[DATA SUPPLIED — start]

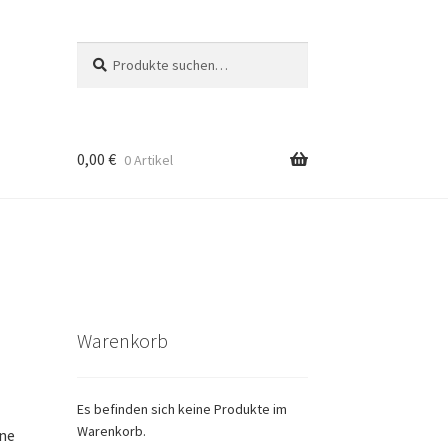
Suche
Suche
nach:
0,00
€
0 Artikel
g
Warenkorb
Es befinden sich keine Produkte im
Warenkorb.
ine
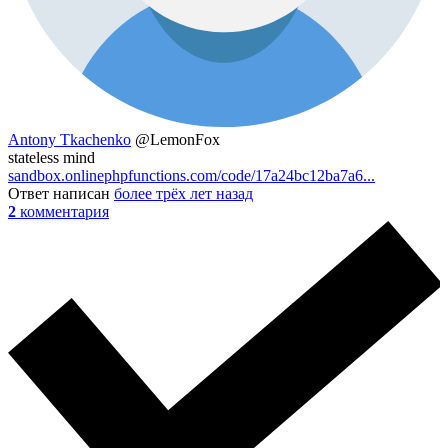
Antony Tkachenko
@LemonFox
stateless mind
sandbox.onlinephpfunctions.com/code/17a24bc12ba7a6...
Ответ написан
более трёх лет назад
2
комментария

[DATA SUPPLIED — finish]
[DATA SUPPLIED — start]

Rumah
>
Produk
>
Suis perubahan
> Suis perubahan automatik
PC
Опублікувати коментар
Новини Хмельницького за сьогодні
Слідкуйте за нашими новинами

[DATA SUPPLIED — finish]
[DATA SUPPLIED — start]

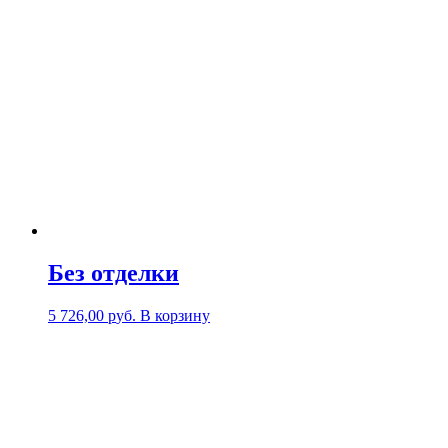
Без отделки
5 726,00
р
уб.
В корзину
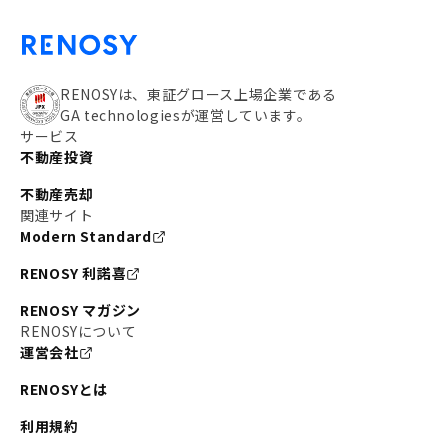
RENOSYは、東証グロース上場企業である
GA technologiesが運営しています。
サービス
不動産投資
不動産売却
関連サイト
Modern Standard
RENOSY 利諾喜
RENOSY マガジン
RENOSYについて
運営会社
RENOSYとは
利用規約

[DATA SUPPLIED — finish]

HOW TO COMPLETE THIS TASK:
The result is a copy of every line above where the word "perubahan" shows up.

SOLUTION FOR THIS TASK:
Suis perubahan
> Suis perubahan automatik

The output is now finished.